- _Collected data_
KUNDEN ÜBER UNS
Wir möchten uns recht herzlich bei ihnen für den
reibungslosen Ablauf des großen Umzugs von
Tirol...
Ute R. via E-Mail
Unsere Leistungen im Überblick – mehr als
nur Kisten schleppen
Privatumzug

- _Your goal_
Output all the lines above, matching them word for word.

- _Response area_
KUNDEN ÜBER UNS
Wir möchten uns recht herzlich bei ihnen für den
reibungslosen Ablauf des großen Umzugs von
Tirol...
Ute R. via E-Mail
Unsere Leistungen im Überblick – mehr als
nur Kisten schleppen
Privatumzug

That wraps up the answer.